How would you answer?
☐ Once in a while
☐ Once a week
I can’t tell you how many people say the top two choices when I ask them if they floss. Just in case you didn’t get to read about me and what I do for a living, I’m a registered dental hygienist!
It’s nice to see that most people follow a regular routine of brushing twice a day, but flossing seems to be commonly neglected.
Is there a point in flossing?
Absolutely! There is both a cosmetic and legitimate reason why you should.
I think the cosmetic reason should speak for itself. You wouldn’t wipe your rear but skip the crack, would you? It’s the same concept as brushing your teeth but not flossing! Food that gets trapped between your teeth, if left undisturbed, can crystallize and turn into tartar, which no amount of brushing will remove. In addition, it can serve as food for the bacteria that live in your mouth. These bacteria then produce acid byproducts which can contribute to tooth decay.
Thus, flossing plays an integral part in maintaining oral health! It reduces tartar buildup and minimizes the plaque and food particles that could be food for bacteria, essentially reducing your chances of getting cavities between your teeth.
But what if…
I can’t reach the back of my mouth? Use a floss handle! It looks like a long stick with a small head and floss attached at the end of it. That way, you won’t have to choke yourself trying to get your fingers back there!
I have tight contacts? Try using a water flosser! Waterpik® is the most popular brand of water flossers, but they can range from $50 to upwards of $90 or $100. You can find other brands on Amazon that will do the same job for less. Water flossers clean your teeth by small jet streams of water, not only cleaning in between teeth but also irrigating your gums and flushing out bacteria. Neat right? Another benefit of using one of these is you can share it with your family since most water flosser packages come with 6 or more tips!
I don’t have time. Do you have a minute or two during the evening that you could set aside? That’s pretty much all it takes to floss! If anything, it’s more important to floss at night than in the morning so you’ll get ALL the food you’ve been eating all day out from your teeth.
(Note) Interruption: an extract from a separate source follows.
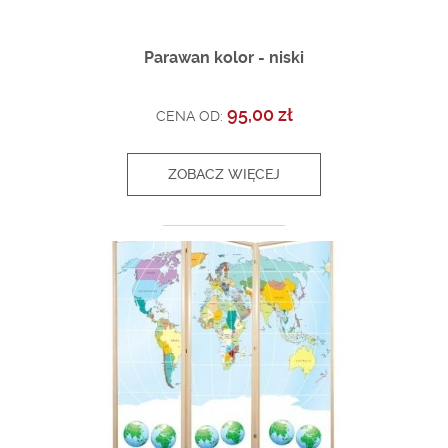
Parawan kolor - niski
95,00 zł
CENA OD:
ZOBACZ WIĘCEJ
I keep forgetting. I usually keep my floss next to where my toothbrush is so I remember to grab some. At this point, it’s hardwired into my system so even if for some reason it goes missing, I remember to get floss first. It bugs me if I run out and I can’t floss!
It definitely takes time to incorporate this into your routine especially if you’ve never flossed in your life, so don’t fret!
Aim for flossing one night a week – pick a day, and try to establish that as your flossing night every week. Gradually add more days to when you can floss and before you know it, you’ll be well on your way to better oral health!